Muttermilch-Oligosaccharide (HMOs) sind komplexe Kohlenhydrate Komponenten der menschlichen Muttermilch, die reichlich Vorteile auf Kleinkinder Gesundheit aufweisen. Optimierung ihrer biotechnologischen Synthese ist jedoch durch den relativ geringen Durchsatz der Erkennung und Quantifizierung von Monosaccharid und Verbindungen beschränkt. Konventionelle Techniken der Glycan Analyse gehören chromatographische/Masse-spektrometrische Methoden mit Durchsatz in der Größenordnung von Hunderten von Proben pro Tag ohne Automatisierung. Wir zeigen hier eine genetisch codierte bakterielle Biosensor für den Hochdurchsatz-, Gestänge-spezifische Erkennung und Quantifizierung von Fucosylated HMO Strukturen, 2′-Fucosyllactose und 3-Fucosyllactose, die wir über heterologe erreicht Ausdruck von Fucosidases. Da das Vorhandensein von Laktose in der Milch oder in biotechnologischen Prozessen zu Fehlalarmen führen kann, zeigen wir auch die Reduzierung des Signals aus Laktose mit unterschiedlichen Strategien. Aufgrund der hohen Durchsatz dieser Technik könnte vielen Reaktionsbedingungen oder Bioreaktor Parameter parallel in einer Angelegenheit von Stunden, ermöglicht die Optimierung der HMO Fertigung untersucht.

Introduction

Muttermilch-Oligosaccharide (HMOs) sind Laktose-abgeleitete Oligosaccharide, meist bestehend aus drei bis acht Zucker Monomere.

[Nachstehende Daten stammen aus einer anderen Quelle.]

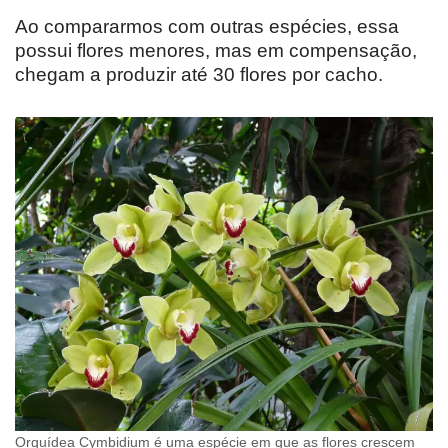
Ao compararmos com outras espécies, essa
possui flores menores, mas em compensação,
chegam a produzir até 30 flores por cacho.
Orquídea Cymbidium é uma espécie em que as flores crescem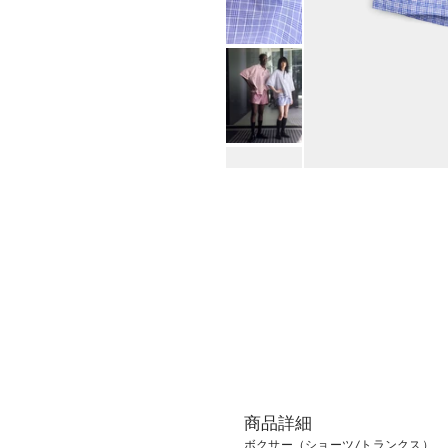
t
i
o
n
商品詳細
ボクサー（ショーツ/トランクス）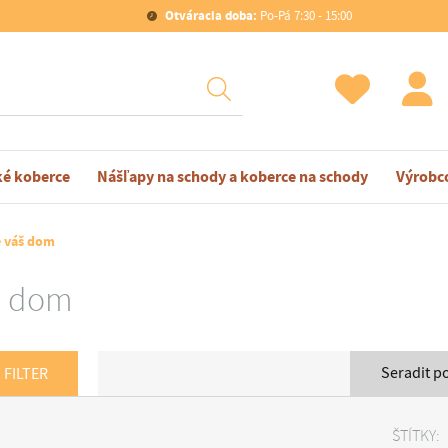
Otváracia doba:
Po-Pá 7:30 - 15:00
ké koberce
Nášľapy na schody a koberce na schody
Výrobc
e váš dom
š dom
Seradit p
 FILTER
ŠTÍTKY:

Sie haben eine Laktose (Gal-β1, 4-Glc) verringern zu beenden und sind weiter durch Glykosid-Links länglich (β-1,3 – oder β-1,6-) Glukose (Glc), Galaktose (Gal) oder N-Acetylglucosamin (GlcNAc). Darüber hinaus Fucose (Fuc, α-1,2 – oder α-1,3-) oder Sialinsäure Säure (Sia oder NeuAc, α-2,3 – oder α-2,6-) Rückstände werden oft1hinzugefügt.

Aktuelle Analyse der Oligosaccharide und anderen Kohlenhydraten wird durch die Notwendigkeit spektrometrische chromatographische/Masse (MS) Technologie2,3,4,5, Durchsatz und Umfang begrenzt. 6 , 7, was ungefähr dauern kann eine Stunde pro Probe, ganz zu schweigen von der Notwendigkeit für teure Ausrüstung, spezielle Spalten und derivatizing Agenten und Know-how über die Funktionsweise dieser Geräte8. Oligosaccharid-Verbindungen sind besonders schwer zu bestimmen, erfordert fortgeschrittene MS9,10 oder Kernspinresonanz (NMR) Techniken11. Schnelle Optimierung der Synthese von diese Oligosaccharide ist somit durch den Durchsatz dieser langsamen analytischen Schritt begrenzt.

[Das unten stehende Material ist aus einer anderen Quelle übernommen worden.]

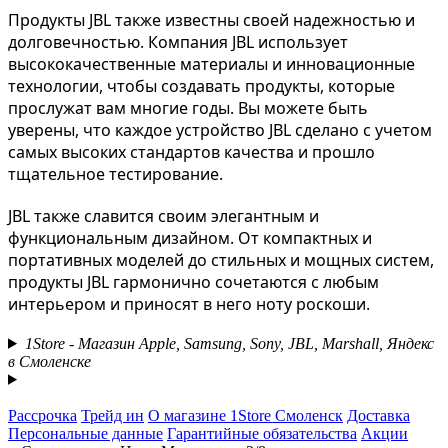
Продукты JBL также известны своей надежностью и 
долговечностью. Компания JBL использует 
высококачественные материалы и инновационные 
технологии, чтобы создавать продукты, которые 
прослужат вам многие годы. Вы можете быть 
уверены, что каждое устройство JBL сделано с учетом 
самых высоких стандартов качества и прошло 
тщательное тестирование.
JBL также славится своим элегантным и 
функциональным дизайном. От компактных и 
портативных моделей до стильных и мощных систем, 
продукты JBL гармонично сочетаются с любым 
интерьером и приносят в него ноту роскоши.
1Store - Магазин Apple, Samsung, Sony, JBL, Marshall, Яндекс
в Смоленске
Рассрочка
Трейд ин
О магазине 1Store Смоленск
Доставка
Персональные данные
Гарантийные обязательства
Акции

In der vorliegenden Studie zeigen wir Gestänge-spezifischen Nachweis von Fucosylated Trisaccharide Laktose-basierte HMOs, mit Schwerpunkt auf 2′-Fucosyllactose (2′-FL), die am häufigsten vorkommende HMO in der Muttermilch ist, mit Hilfe einer genetisch codierte Escherichia coli ganze Zelle Biosensor mit einem Limit von Erkennung bei 4 mg/L. Ein wichtiges Merkmal dieser Biosensor ist seine Fähigkeit, zwischen Isomeren Trisaccharides unterscheiden. Das Konstruktionsprinzip basiert auf die Expression von bestimmten Fucosidases in E. Coli , die Laktose von HMOs, befreien das Vorhandensein von Lac -Operon, erkannt wird, die wiederum ein Fluoreszenzsignal erzeugt. Dies erreichen wir durch den Bau eines zwei-Plasmid-System, ein beherbergen die Gestänge-spezifische Fucosidase und andererseits eine fluoreszierende Reporter-Protein. Diese Biosensor-Plattform eignet sich für Hochdurchsatz-Screening von Durchflusszytometrie oder Mikro-Platte-Leser. Wir zeigen auch die Auslastung der Biosensor in 2′-FL produziert durch ein veränderter Belastung12zu quantifizieren. Im Rahmen dieser Studie präsentieren wir auch drei Strategien auf selektive Entfernung von Laktose, die false positives Signal aus der Biosensor ergeben können, angesichts der Tatsache, dass die technische Produzent Belastung auf Laktose angebaut wird.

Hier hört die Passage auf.